**Problem to work on**
The entries below are to be copied exactly, with every picture left out.

===

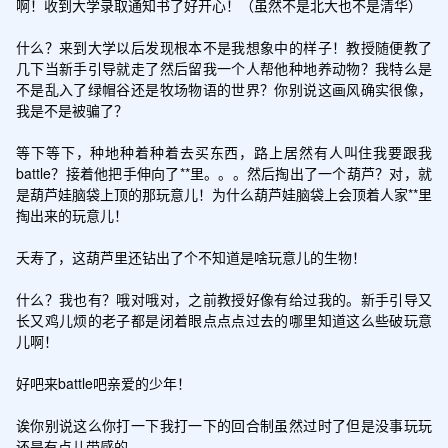
啊！收到大学录取通知书了好开心！（虽然不是北大也不是清华）

什么？来到大学以后发现根本不是我想象中的样子！教授随便教了
几下当新手引导就走了然后留我一个人帮他种地养动物？我特么是
不是乱入了绿帽谷还是牧场物语的世界？你别说这画风确实很像，
我是不是被骗了？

===

**Solution below**
啊！收到大学录取通知书了好开心！（虽然不是北大也不是清华）

什么？来到大学以后发现根本不是我想象中的样子！教授随便教了
几下当新手引导就走了然后留我一个人帮他种地养动物？我特么是
不是乱入了绿帽谷还是牧场物语的世界？你别说这画风确实很像，
我是不是被骗了？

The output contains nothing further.